The sources said the assessment was that Pakistan can still avoid the need for a 27th IMF programme with strong fiscal and external buffers. It currently remains vulnerable due to weak buffers and high financing pressures. Whole-of-government reform ownership is essential. The Planning Commission is also of the opinion that the government should explore options to convert the current $14 billion short-term bilateral loans into long-term financing to lower external financing requirements.

The Ministry of Finance spokesperson did not reply to a question on whether it agreed with the Commission’s assessment of the external financing requirements and the feasibility of converting short-term loans into long-term financing.

Discussions about the country’s long-term economic stability have begun after recent public statements by the State Bank of Pakistan (SBP) and the Special Investment Facilitation Council (SIFC) regarding the ineffectiveness of existing economic growth models. There have also been questions as to why the government’s plans are not creating any meaningful impact on Pakistan’s macroeconomic horizon and why the country remains dependent on the IMF and other international creditors.

The Planning Commission has proposed a three-tier implementation plan, with the first phase starting next year until 2027. It would require reforms in fiscal management, energy, governance, human resource development and export alignment, and laying foundations for the next phase.

The second phase, 2029-32, would require accelerated strategic focus on investment attraction as a growth catalyst, to kick-start key economic processes with full thrust and focus on industrialisation, export expansion, technological adoption and agricultural modernisation.

In the third phase, it has proposed a strategic focus on drivers of high-quality growth towards a techno-economy.

The sources said the Planning Commission’s perspective was that its Uraan Pakistan, a 10-year economic plan, could help keep inflation low, maintain economic growth above 6% and enhance exports to a point where external buffers can be built.

There has been criticism over the lack of practical aspects of these plans, including Uraan Pakistan, which talks about making Pakistan a $1 trillion economy by 2035, but contains no effective strategy to achieve it.

Sources said Prime Minister Shehbaz Sharif has instructed the Planning Commission to develop a result-based strategy to translate the plan into outcomes so that reliance on the IMF can be permanently avoided.

The Commission’s assessment was that public and private investment is declining and there is a lack of investment in productive sectors. There is also a lack of an integrated and structured approach, and poor alignment of investment with strategic plans.

Economic growth is on a downward trajectory, averaging 3.9% compared to 6% in regional countries since 2000, representing declining total factor productivity.

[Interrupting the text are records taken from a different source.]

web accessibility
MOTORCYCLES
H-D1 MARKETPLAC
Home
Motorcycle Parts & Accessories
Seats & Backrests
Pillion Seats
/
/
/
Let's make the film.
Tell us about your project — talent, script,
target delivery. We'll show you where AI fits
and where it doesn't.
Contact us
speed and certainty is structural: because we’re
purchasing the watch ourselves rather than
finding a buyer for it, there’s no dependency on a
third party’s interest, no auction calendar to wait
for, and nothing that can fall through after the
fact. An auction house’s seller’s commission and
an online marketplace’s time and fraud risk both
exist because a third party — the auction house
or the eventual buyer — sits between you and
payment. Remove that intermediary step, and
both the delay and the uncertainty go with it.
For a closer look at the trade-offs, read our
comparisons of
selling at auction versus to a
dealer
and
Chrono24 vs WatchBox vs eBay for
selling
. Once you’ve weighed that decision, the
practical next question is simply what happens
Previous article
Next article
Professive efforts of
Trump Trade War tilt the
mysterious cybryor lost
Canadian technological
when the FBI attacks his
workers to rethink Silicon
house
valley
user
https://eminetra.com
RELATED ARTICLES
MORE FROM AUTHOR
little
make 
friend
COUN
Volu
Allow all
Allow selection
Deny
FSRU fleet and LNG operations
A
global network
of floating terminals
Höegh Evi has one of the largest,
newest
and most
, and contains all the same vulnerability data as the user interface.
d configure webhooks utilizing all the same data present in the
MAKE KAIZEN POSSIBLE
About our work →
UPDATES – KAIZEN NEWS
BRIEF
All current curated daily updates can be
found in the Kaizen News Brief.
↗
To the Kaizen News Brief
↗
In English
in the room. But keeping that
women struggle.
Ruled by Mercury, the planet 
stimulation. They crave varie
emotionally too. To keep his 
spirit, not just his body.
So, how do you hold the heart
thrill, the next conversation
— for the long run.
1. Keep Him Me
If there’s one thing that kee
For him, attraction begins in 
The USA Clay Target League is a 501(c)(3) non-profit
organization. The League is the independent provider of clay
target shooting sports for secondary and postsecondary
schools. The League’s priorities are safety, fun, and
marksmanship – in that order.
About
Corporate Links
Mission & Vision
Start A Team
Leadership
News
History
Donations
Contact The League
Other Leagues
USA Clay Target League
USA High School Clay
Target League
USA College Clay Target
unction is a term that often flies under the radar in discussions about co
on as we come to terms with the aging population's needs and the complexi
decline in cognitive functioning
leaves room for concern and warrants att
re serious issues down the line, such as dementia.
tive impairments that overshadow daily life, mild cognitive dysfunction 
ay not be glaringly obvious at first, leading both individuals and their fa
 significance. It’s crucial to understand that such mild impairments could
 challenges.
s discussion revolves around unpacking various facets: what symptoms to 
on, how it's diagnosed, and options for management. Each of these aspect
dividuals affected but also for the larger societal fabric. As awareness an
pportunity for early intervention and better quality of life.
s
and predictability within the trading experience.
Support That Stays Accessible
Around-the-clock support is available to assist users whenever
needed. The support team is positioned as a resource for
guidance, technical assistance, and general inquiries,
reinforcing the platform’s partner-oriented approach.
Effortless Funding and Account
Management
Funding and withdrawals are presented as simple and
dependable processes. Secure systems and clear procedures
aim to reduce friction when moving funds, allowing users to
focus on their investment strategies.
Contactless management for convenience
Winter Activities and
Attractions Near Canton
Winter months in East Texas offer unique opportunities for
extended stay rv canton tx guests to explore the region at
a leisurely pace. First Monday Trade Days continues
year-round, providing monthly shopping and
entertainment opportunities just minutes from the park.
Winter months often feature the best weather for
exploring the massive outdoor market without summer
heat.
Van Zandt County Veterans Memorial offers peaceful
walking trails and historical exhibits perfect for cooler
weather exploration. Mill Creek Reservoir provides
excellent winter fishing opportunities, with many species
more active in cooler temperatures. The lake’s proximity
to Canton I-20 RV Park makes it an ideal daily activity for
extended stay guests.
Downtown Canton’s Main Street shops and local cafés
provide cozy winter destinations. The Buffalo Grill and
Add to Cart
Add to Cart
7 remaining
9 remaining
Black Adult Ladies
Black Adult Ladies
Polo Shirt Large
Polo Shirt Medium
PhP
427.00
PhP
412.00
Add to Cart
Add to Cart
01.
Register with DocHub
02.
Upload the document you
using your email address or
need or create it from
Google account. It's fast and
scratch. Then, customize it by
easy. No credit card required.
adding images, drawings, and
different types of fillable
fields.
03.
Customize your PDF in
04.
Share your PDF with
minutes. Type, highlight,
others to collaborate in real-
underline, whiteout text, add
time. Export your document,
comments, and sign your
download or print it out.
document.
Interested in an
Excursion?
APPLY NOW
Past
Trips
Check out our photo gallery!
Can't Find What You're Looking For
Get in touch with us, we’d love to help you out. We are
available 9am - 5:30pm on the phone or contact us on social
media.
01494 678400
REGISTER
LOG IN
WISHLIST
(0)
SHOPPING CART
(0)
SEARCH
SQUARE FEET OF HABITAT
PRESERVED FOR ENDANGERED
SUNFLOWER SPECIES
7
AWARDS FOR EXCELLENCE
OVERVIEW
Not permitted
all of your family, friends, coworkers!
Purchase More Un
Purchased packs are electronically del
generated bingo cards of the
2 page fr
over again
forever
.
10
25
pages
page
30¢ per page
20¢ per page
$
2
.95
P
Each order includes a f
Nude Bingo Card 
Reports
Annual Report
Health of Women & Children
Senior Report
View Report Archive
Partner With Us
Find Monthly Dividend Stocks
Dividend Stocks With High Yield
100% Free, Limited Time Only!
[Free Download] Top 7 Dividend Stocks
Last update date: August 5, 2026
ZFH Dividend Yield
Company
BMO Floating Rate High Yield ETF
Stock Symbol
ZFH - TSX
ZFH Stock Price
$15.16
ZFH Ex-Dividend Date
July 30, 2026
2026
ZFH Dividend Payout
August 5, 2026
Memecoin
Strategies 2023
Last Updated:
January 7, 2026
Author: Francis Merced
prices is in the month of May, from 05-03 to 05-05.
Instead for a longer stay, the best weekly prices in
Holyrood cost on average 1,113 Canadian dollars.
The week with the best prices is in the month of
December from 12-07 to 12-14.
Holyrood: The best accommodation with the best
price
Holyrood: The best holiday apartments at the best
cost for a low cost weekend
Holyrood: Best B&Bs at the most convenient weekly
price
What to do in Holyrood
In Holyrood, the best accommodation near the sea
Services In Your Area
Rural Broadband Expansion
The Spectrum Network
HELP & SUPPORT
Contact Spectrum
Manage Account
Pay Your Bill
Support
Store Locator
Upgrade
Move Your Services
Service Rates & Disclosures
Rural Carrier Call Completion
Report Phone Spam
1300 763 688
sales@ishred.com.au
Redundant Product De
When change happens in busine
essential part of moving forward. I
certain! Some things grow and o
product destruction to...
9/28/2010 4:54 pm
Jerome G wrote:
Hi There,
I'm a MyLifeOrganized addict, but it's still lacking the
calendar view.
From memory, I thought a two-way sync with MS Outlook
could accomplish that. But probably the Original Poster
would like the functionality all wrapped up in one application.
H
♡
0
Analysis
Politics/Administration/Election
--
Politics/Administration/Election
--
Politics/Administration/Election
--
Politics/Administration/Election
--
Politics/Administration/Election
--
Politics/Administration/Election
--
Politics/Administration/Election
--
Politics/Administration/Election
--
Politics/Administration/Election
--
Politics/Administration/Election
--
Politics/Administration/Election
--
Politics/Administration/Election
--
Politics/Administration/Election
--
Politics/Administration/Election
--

The unemployment rate has risen since 2018-19, with unemployed persons increasing to 4.7 million in 2020-21 and reaching about 6 million by 2024-25. Pakistan ranks 168 out of 193 on the Human Development Index – well below South Asia and global peers.

Regional disparity has become more pronounced despite devolution under the 18th Constitutional Amendment and transfer of larger resources through the 7th NFC Award.

The Planning Commission’s assessment was that sustainable economic growth requires investment of more than 20% of GDP, compared to the current level of around 14%.

Pakistan’s exports increased only 4.1 times this century, whereas Vietnam’s increased 26 times in the last 24 years. Pakistan also has some of the highest tax rates across income brackets, with a top rate of 45% for high earners compared to 30% in India and Bangladesh, which need to be rationalised to encourage business activity.

According to the internal assessment, achieving macroeconomic targets requires shifting investment towards industry and services, which are the primary engines of productivity and exports. Exports need to rise well above current trends to support external sustainability.

It has also proposed governance reforms to fix systemic weaknesses that lead to fiscal leakages and contribute to low investment, low economic growth and low exports.